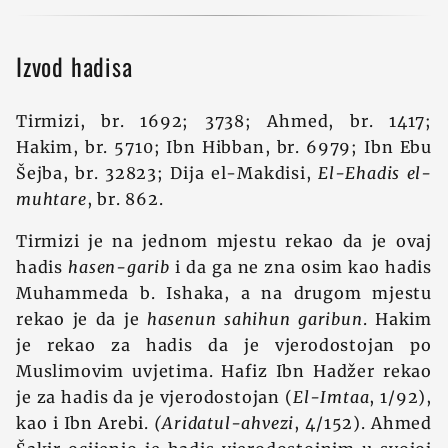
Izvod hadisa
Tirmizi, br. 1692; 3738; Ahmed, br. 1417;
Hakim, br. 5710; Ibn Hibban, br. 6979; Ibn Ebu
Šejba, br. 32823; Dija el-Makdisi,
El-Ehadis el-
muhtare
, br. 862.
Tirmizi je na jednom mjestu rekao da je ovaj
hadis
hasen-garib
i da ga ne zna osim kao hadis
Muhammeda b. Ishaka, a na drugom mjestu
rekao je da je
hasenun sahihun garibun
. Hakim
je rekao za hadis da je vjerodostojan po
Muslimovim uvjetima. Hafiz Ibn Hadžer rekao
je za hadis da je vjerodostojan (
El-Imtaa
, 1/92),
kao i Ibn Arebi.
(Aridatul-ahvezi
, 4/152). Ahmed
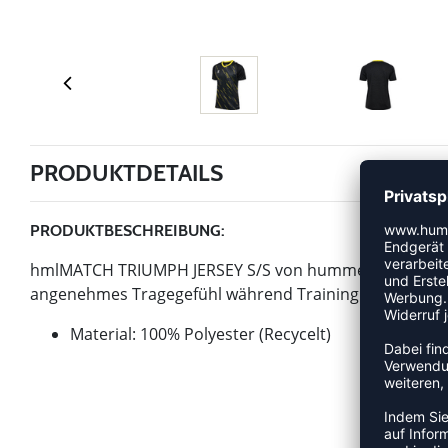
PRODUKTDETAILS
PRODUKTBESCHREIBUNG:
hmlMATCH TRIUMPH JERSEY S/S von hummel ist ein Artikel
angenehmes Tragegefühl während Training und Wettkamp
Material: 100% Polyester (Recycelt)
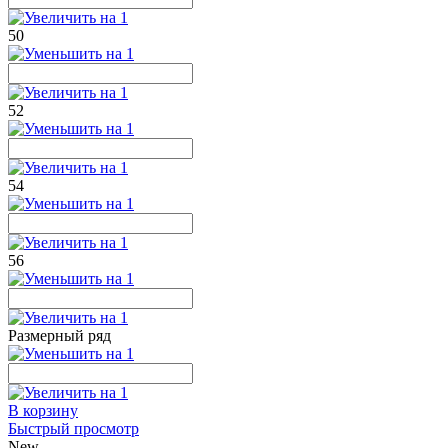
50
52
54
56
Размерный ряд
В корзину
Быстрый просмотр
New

---+---

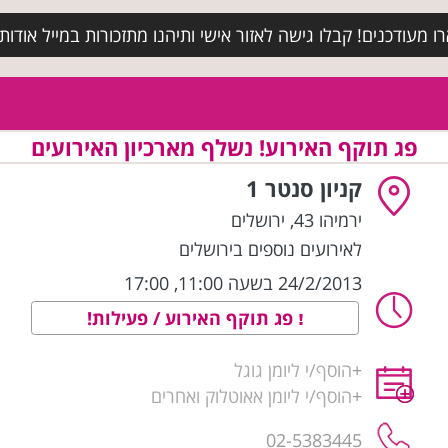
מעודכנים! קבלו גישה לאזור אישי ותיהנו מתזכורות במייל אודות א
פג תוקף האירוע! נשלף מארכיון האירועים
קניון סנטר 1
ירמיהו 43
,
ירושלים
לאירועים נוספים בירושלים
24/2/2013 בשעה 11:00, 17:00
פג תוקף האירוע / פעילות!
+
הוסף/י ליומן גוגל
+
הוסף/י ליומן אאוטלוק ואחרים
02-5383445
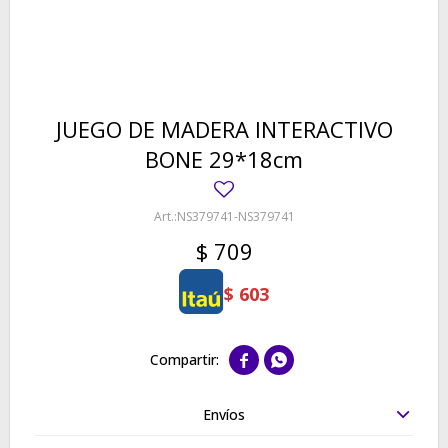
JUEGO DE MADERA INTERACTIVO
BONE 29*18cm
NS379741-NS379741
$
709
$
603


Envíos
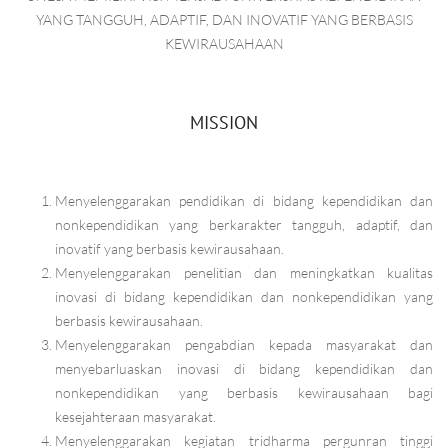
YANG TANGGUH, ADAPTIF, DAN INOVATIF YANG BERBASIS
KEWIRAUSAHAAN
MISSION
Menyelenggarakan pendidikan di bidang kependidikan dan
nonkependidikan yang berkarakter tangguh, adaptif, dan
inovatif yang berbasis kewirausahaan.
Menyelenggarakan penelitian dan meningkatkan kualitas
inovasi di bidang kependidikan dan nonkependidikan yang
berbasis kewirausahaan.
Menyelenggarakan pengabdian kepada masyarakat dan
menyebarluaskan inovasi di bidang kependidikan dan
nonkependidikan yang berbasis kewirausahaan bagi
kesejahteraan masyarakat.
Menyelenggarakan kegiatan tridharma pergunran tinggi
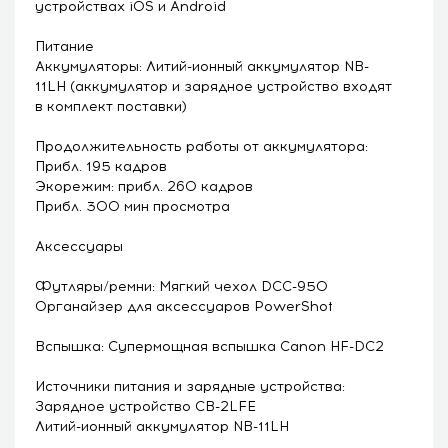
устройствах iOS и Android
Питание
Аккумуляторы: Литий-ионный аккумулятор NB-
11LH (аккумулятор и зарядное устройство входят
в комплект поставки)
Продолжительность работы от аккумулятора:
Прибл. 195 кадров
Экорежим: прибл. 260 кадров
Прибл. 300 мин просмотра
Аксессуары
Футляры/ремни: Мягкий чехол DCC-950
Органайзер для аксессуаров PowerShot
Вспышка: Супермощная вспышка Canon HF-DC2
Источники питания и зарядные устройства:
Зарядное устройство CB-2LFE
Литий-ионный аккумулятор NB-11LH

---+---

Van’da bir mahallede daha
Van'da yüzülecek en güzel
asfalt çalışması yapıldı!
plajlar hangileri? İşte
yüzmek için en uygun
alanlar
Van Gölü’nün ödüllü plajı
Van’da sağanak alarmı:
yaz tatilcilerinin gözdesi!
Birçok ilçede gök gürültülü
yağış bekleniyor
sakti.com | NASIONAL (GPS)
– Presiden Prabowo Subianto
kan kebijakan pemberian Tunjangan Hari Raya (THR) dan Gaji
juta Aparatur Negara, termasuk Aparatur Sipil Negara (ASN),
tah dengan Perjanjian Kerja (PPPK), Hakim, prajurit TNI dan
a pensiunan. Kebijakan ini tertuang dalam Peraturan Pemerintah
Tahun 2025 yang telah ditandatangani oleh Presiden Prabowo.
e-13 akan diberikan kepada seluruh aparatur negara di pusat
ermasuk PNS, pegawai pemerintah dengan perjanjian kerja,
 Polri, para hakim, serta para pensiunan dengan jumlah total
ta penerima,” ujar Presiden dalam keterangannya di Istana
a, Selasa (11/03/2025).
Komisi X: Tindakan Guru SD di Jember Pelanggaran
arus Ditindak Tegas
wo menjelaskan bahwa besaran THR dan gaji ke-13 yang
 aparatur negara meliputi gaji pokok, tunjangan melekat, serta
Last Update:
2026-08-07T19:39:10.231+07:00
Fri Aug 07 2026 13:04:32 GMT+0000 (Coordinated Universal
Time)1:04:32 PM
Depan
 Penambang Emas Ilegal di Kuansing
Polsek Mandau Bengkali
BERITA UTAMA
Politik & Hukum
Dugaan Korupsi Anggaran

---+---

What is needed: Across the data shown above, how many lines carry the string "vjerodostojan"? Reply with the figure by itself.

Output of the exercise: 2